▶ _Aim of the exercise_
Every line of the material below should be copied exactly.

Raw data below:

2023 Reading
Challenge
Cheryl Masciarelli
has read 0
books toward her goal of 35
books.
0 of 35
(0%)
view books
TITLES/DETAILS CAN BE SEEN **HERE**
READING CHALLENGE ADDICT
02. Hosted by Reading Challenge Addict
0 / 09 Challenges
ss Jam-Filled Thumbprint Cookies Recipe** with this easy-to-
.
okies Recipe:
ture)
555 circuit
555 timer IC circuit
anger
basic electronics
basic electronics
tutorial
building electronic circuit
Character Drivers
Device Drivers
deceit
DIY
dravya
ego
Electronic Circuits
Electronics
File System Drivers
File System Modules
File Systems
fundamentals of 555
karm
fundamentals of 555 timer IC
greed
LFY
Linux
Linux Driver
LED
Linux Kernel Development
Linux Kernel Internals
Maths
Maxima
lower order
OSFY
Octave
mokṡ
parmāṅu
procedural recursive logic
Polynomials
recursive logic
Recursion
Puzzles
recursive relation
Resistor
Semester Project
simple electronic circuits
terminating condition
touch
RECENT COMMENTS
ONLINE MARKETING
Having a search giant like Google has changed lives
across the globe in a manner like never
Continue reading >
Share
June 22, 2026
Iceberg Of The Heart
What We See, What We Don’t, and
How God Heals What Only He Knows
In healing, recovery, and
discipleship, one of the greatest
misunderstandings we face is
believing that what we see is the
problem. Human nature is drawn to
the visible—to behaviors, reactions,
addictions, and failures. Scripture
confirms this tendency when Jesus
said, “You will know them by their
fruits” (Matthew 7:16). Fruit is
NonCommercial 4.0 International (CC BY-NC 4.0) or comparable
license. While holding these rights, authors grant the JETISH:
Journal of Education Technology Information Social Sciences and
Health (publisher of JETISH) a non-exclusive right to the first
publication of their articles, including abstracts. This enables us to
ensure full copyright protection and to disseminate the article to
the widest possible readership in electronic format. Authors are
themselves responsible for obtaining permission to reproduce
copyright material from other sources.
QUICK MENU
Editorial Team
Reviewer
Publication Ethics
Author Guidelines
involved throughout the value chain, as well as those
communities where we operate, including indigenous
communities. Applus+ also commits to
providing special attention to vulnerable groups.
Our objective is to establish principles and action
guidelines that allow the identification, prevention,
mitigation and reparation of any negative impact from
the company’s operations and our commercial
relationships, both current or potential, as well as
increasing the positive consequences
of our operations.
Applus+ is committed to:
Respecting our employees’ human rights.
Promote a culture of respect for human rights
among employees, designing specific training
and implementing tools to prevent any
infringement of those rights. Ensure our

End of Raw data.

▶ _Result of the task_
2023 Reading
Challenge
Cheryl Masciarelli
has read 0
books toward her goal of 35
books.
0 of 35
(0%)
view books
TITLES/DETAILS CAN BE SEEN **HERE**
READING CHALLENGE ADDICT
02. Hosted by Reading Challenge Addict
0 / 09 Challenges
ss Jam-Filled Thumbprint Cookies Recipe** with this easy-to-
.
okies Recipe:
ture)
555 circuit
555 timer IC circuit
anger
basic electronics
basic electronics
tutorial
building electronic circuit
Character Drivers
Device Drivers
deceit
DIY
dravya
ego
Electronic Circuits
Electronics
File System Drivers
File System Modules
File Systems
fundamentals of 555
karm
fundamentals of 555 timer IC
greed
LFY
Linux
Linux Driver
LED
Linux Kernel Development
Linux Kernel Internals
Maths
Maxima
lower order
OSFY
Octave
mokṡ
parmāṅu
procedural recursive logic
Polynomials
recursive logic
Recursion
Puzzles
recursive relation
Resistor
Semester Project
simple electronic circuits
terminating condition
touch
RECENT COMMENTS
ONLINE MARKETING
Having a search giant like Google has changed lives
across the globe in a manner like never
Continue reading >
Share
June 22, 2026
Iceberg Of The Heart
What We See, What We Don’t, and
How God Heals What Only He Knows
In healing, recovery, and
discipleship, one of the greatest
misunderstandings we face is
believing that what we see is the
problem. Human nature is drawn to
the visible—to behaviors, reactions,
addictions, and failures. Scripture
confirms this tendency when Jesus
said, “You will know them by their
fruits” (Matthew 7:16). Fruit is
NonCommercial 4.0 International (CC BY-NC 4.0) or comparable
license. While holding these rights, authors grant the JETISH:
Journal of Education Technology Information Social Sciences and
Health (publisher of JETISH) a non-exclusive right to the first
publication of their articles, including abstracts. This enables us to
ensure full copyright protection and to disseminate the article to
the widest possible readership in electronic format. Authors are
themselves responsible for obtaining permission to reproduce
copyright material from other sources.
QUICK MENU
Editorial Team
Reviewer
Publication Ethics
Author Guidelines
involved throughout the value chain, as well as those
communities where we operate, including indigenous
communities. Applus+ also commits to
providing special attention to vulnerable groups.
Our objective is to establish principles and action
guidelines that allow the identification, prevention,
mitigation and reparation of any negative impact from
the company’s operations and our commercial
relationships, both current or potential, as well as
increasing the positive consequences
of our operations.
Applus+ is committed to:
Respecting our employees’ human rights.
Promote a culture of respect for human rights
among employees, designing specific training
and implementing tools to prevent any
infringement of those rights. Ensure our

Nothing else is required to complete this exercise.